2. In the second decree, the court erred in holding the entire judgment in favor of Pearson for $800 and interest, as void, and in decreeing that it should be credited upon the former decree; whereas, the term having expired in which the former decree was rendered, the court had, at most, jurisdiction of only *277two-fifths of the amount. It is well settled that Pearson, the holder of a junior incumbrance, had the right to pay off the prior incumbrance and be subrogated to the rights of the prior mortgagee. 39 Ark. 531; 44 Ark. 504; 53 Ark. 562; 24 Am. & Eng. Enc. of E. (1 Ed.), 187-8, 296.

Austin & Danaher, for appellees.

Hart, J.,

(after stating the facts.) Nettie Walker and Wallace Vance moved the court to set aside the original decree in this case rendered on constructive service against them, and to admit them to defend. This they had a right to do upon giving bond for cost. Kirby’s Digest, § 6259. In the case of Porter v. Hanson, 36 Ark. 600, the court said: “They (meaning defendants constructively summoned) need not show merits as a condition precedent. They risk the costs, and are entitled to have the matter of merits determined on demurrer or evidence after the doors are opened. They have no right, however, to have the former judgment, meanwhile, vacated on motion. It remains until the case is retried, to be then confirmed, modified or set aside.”

On a retrial of the case the chancellor found that May S. Vance was not due W. R. Pearson the $800 and interest found in the original decree to have been paid out by him as a junior mortgagee to discharge a. prior incumbrance, being for purchase price of the land in question, and therefore that he was not entitled to subrogation for that amount. The court is of the opinion that the findings of the chancellor were against the clear preponderance of the evidence. W. D. Hearn, cashier of the Bank of Pine Bluff, testified that this amount was paid by W. R. Pearson, and gave the date and amount of the checks by which it was paid. Pearson also testified that he paid it, and exhibited the checks given by him in payment. Opposed to this is some testimony from which it might be inferred that the notes making up this amount were, found among the effects of May S. Vance after her1 death.- But this'testimony was too vague and indefinite' to overcome the positive testimony of two witnesses, one of whom had no interest whatever in the case.

The record shows that Charlie Vance was duly served by summons, and was treated throughout the original foreclosure *278proceedings as an adult.

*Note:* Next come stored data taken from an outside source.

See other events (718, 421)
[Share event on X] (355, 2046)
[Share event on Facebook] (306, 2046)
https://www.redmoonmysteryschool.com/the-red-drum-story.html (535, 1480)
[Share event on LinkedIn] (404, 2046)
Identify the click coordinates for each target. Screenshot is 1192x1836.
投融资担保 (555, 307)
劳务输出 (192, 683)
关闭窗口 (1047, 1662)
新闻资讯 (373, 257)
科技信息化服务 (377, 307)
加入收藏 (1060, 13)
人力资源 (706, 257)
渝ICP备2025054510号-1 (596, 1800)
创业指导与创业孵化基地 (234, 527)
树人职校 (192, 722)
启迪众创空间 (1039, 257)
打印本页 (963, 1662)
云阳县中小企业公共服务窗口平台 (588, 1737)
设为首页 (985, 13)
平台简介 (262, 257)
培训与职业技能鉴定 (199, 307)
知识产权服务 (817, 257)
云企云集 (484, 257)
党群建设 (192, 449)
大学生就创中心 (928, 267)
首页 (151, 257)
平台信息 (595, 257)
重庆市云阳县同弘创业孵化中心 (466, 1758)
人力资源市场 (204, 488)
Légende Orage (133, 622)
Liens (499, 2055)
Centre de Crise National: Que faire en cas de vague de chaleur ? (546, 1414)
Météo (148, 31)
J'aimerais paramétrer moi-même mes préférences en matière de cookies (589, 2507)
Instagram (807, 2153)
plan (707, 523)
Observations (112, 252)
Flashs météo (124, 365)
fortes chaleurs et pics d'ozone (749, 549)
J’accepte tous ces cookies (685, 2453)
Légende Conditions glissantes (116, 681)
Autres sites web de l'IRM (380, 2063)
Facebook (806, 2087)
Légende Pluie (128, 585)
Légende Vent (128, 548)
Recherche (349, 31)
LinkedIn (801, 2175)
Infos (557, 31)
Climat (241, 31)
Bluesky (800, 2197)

At a subsequent term of the court, he filed his motion to vacate or modify the original decree. Although it does not appear from the record, we presume this was done under section 4431, subdivision 5, of Kirby’s Digest; for neither the condition of the defendant nor error in the proceedings appear from the record in the original cause. “To obtain ■relief under subdivision 5, two elements must concur: (1) The disabled condition of the moving party must not appear in the record; and (2) the error which should cause the judgment to be vacated must not appear in the proceedings.” Jones v. Pond & Decker Mfg. Co., 79 Ark. 200. Under section 4431, subdivision 5, the infant may come in and make his defense. But the original decree will not be set aside unless some error is shown in it. Now, the only difference in the findings of the court on the ■ merits of the case in the original decree and the modified decree is that in the latter the chancellor found Pearson had not paid the $800 and accrued interest, being balance of the purchase money and a prior lien to his mortgage. The question is, did the additional testimony, taken in connection with the testimony in the original cause, warrant the chancellor in so finding? For the reasons given in discussing the same issue as to the defendants constructively summoned, we hold that it did not.

Reversed -and remanded with directions to enter a' decree not inconsistent with this opinion.